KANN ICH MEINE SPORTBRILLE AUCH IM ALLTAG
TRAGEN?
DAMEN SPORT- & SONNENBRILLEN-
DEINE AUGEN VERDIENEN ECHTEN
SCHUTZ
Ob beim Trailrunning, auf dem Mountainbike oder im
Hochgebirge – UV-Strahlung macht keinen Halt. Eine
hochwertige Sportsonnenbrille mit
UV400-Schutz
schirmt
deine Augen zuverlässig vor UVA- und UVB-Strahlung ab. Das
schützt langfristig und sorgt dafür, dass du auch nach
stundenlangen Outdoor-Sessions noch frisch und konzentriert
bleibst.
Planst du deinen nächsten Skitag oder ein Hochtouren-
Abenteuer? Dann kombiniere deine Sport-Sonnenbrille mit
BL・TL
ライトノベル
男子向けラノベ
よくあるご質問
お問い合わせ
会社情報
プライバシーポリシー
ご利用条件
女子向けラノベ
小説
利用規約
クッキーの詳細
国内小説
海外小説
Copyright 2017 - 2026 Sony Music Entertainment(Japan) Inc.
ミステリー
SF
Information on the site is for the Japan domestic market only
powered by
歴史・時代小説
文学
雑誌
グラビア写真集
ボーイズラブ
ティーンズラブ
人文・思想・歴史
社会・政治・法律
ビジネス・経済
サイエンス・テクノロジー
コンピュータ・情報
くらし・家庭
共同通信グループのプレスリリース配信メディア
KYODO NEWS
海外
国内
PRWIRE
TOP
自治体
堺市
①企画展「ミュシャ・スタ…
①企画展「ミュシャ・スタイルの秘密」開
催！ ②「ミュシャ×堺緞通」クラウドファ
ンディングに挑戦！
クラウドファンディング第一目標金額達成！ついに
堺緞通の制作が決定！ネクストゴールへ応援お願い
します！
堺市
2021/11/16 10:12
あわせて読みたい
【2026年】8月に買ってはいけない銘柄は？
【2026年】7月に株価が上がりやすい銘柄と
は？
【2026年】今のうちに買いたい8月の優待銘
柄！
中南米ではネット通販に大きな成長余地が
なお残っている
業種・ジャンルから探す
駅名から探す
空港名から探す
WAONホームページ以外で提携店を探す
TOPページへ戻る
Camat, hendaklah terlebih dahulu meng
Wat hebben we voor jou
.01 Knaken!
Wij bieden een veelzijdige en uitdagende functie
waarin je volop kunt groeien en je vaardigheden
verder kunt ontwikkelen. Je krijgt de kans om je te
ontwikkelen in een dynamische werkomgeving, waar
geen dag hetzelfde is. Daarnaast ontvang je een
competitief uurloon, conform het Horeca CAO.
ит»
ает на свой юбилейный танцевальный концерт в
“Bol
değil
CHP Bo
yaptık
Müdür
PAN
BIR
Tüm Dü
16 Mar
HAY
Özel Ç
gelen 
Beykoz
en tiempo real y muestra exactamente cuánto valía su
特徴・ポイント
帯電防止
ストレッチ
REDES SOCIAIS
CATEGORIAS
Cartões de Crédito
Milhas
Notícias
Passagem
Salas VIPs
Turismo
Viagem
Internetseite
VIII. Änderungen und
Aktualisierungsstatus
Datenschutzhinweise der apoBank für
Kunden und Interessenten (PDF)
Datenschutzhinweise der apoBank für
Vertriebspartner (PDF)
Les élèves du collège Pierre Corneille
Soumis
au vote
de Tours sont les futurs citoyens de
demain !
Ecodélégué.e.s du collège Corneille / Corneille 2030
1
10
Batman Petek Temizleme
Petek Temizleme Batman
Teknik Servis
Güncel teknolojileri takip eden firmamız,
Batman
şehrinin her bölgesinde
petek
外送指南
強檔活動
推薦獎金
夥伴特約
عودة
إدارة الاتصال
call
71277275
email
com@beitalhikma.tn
+ + +
Once you have read the records, output each one exactly as written.

* **Written reply**:
KANN ICH MEINE SPORTBRILLE AUCH IM ALLTAG
TRAGEN?
DAMEN SPORT- & SONNENBRILLEN-
DEINE AUGEN VERDIENEN ECHTEN
SCHUTZ
Ob beim Trailrunning, auf dem Mountainbike oder im
Hochgebirge – UV-Strahlung macht keinen Halt. Eine
hochwertige Sportsonnenbrille mit
UV400-Schutz
schirmt
deine Augen zuverlässig vor UVA- und UVB-Strahlung ab. Das
schützt langfristig und sorgt dafür, dass du auch nach
stundenlangen Outdoor-Sessions noch frisch und konzentriert
bleibst.
Planst du deinen nächsten Skitag oder ein Hochtouren-
Abenteuer? Dann kombiniere deine Sport-Sonnenbrille mit
BL・TL
ライトノベル
男子向けラノベ
よくあるご質問
お問い合わせ
会社情報
プライバシーポリシー
ご利用条件
女子向けラノベ
小説
利用規約
クッキーの詳細
国内小説
海外小説
Copyright 2017 - 2026 Sony Music Entertainment(Japan) Inc.
ミステリー
SF
Information on the site is for the Japan domestic market only
powered by
歴史・時代小説
文学
雑誌
グラビア写真集
ボーイズラブ
ティーンズラブ
人文・思想・歴史
社会・政治・法律
ビジネス・経済
サイエンス・テクノロジー
コンピュータ・情報
くらし・家庭
共同通信グループのプレスリリース配信メディア
KYODO NEWS
海外
国内
PRWIRE
TOP
自治体
堺市
①企画展「ミュシャ・スタ…
①企画展「ミュシャ・スタイルの秘密」開
催！ ②「ミュシャ×堺緞通」クラウドファ
ンディングに挑戦！
クラウドファンディング第一目標金額達成！ついに
堺緞通の制作が決定！ネクストゴールへ応援お願い
します！
堺市
2021/11/16 10:12
あわせて読みたい
【2026年】8月に買ってはいけない銘柄は？
【2026年】7月に株価が上がりやすい銘柄と
は？
【2026年】今のうちに買いたい8月の優待銘
柄！
中南米ではネット通販に大きな成長余地が
なお残っている
業種・ジャンルから探す
駅名から探す
空港名から探す
WAONホームページ以外で提携店を探す
TOPページへ戻る
Camat, hendaklah terlebih dahulu meng
Wat hebben we voor jou
.01 Knaken!
Wij bieden een veelzijdige en uitdagende functie
waarin je volop kunt groeien en je vaardigheden
verder kunt ontwikkelen. Je krijgt de kans om je te
ontwikkelen in een dynamische werkomgeving, waar
geen dag hetzelfde is. Daarnaast ontvang je een
competitief uurloon, conform het Horeca CAO.
ит»
ает на свой юбилейный танцевальный концерт в
“Bol
değil
CHP Bo
yaptık
Müdür
PAN
BIR
Tüm Dü
16 Mar
HAY
Özel Ç
gelen 
Beykoz
en tiempo real y muestra exactamente cuánto valía su
特徴・ポイント
帯電防止
ストレッチ
REDES SOCIAIS
CATEGORIAS
Cartões de Crédito
Milhas
Notícias
Passagem
Salas VIPs
Turismo
Viagem
Internetseite
VIII. Änderungen und
Aktualisierungsstatus
Datenschutzhinweise der apoBank für
Kunden und Interessenten (PDF)
Datenschutzhinweise der apoBank für
Vertriebspartner (PDF)
Les élèves du collège Pierre Corneille
Soumis
au vote
de Tours sont les futurs citoyens de
demain !
Ecodélégué.e.s du collège Corneille / Corneille 2030
1
10
Batman Petek Temizleme
Petek Temizleme Batman
Teknik Servis
Güncel teknolojileri takip eden firmamız,
Batman
şehrinin her bölgesinde
petek
外送指南
強檔活動
推薦獎金
夥伴特約
عودة
إدارة الاتصال
call
71277275
email
com@beitalhikma.tn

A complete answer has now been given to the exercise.